Work item »
What you return must match the records word for word, except that pictures are dropped.

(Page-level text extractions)

::::::::::

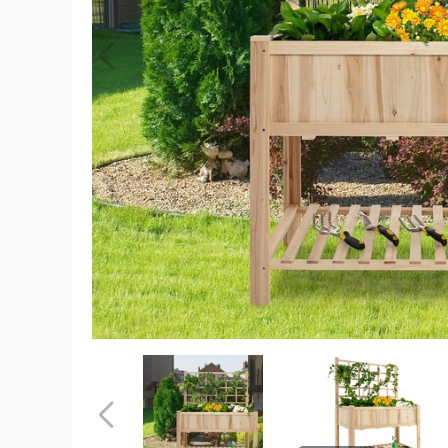
Raised
Garden
Bed
with
Trellis
product
image
Raised
Raised
Garden
Garden
Bed
Bed
with
with
Previous
Trellis
Trellis
product
product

::::::::::

Exercise answer »
Raised
Garden
Bed
with
Trellis
product
image
Raised
Raised
Garden
Garden
Bed
Bed
with
with
Previous
Trellis
Trellis
product
product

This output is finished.